Verärgert über das, was sich momentan im Zuge der geplanten Strecken-reaktivierung abspielt, ist ein Mülheimer Unternehmer, der ein großes Grundstück Am Franzosenfriedhof verwaltet. Er beklagt, dass dort eine Roteiche ohne Erlaubnis gefällt wurde und im Bereich des Bahnübergangs Zäune gesetzt worden seien, ebenfalls ohne Zustimmung der Eigentümer. Teile der Gitterzaunanlage und die dazugehörigen Pfosten liegen im Gleisbett.
Die betroffenen Grundstückseigentümer gehen nicht davon aus, die Umsetzung der Reaktivierungspläne verhindern zu können, denn für ihre jeweiligen Grundstücke ist für den Gleisbereich eine unbegrenzte Dienstbarkeit im Grundbuch eingetragen. Der Kreis hat also das Recht, diese Dienstbarkeit in Anspruch zu nehmen.
„Bei der Reaktivierung wird unter anderem das geltende Umweltrecht beachtet, dessen Einhaltung in dafür gegebenenfalls erforderlichen Genehmigungsverfahren berücksichtigt wird. Für die Nutzung der Strecke werden nur zugelassene Mittel und Fahrzeuge eingesetzt. Die Einsätze werden durch die jeweils zuständigen Behörden genehmigt“, sagt der Kreis auf Nachfrage der RP zu der Kritik von Betroffenen an der bisherigen Informationspolitik, dem Fällen von Bäumen, dem Einsatz von Dieselloks und Pestiziden. Die Eigentümer seien im Februar 2021 über die Planungen informiert worden. Inzwischen hätten sich aus den Planungen konkrete Maßnahmen ergeben, die zur Umsetzung anstehen würden. „Die Strecke wird aus Transportgünden reaktiviert, um Unternehmen im Industrie- und Gewerbepark anzuschließen und dadurch Lkw-verkehre zu vermindern und Gütertransporte umweltschonender über die Schiene abwickeln zu können“, so der Kreis weiter. Nach Abschluss der Reaktivierung, voraussichtlich Ende des ersten Quartals 2022, sollen Güterzüge auf der Strecke fahren.
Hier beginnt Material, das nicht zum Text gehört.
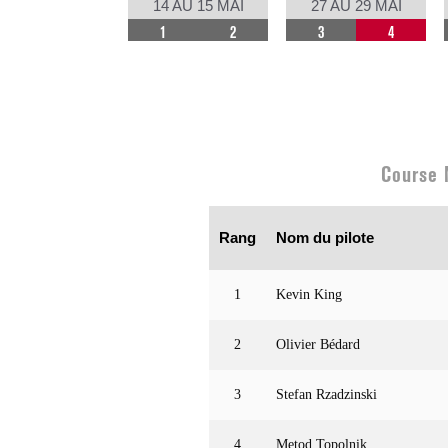
14 AU 15 MAI
27 AU 29 MAI
1
2
3
4
Course 
Rang
Nom du pilote
1
Kevin King
2
Olivier Bédard
3
Stefan Rzadzinski
4
Metod Topolnik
Wie viele, zu welchen Zeiten und an wie vielen Tagen, hänge von Angebot und Nachfrage der zu transportierenden Güter ab. „Sowohl die Zuglänge, die eine Länge von 500 Metern erreichen kann, als auch die Geschwindigkeit, die bei 15 Stundenkilometer liegen wird, orientieren sich an den dafür vorliegenden Genehmigungen.“Und weiter: „Die Auswirkung besteht im Wesentlichen in dem infolge der Reaktivierung stattfindenden Bahnverkehr, der eine Beachtung und Einhaltung der damit verbundenen eisenbahnrechlichen Vorschriften mit sich bringt.“Neben einer kontinuierlichen „Information an die unmittelbar betroffenen Grundstückeigentümer“sei eine Information der Bevölkerung in Form einer Pressemitteilung im Zuge des Baubeginns beabsichtigt.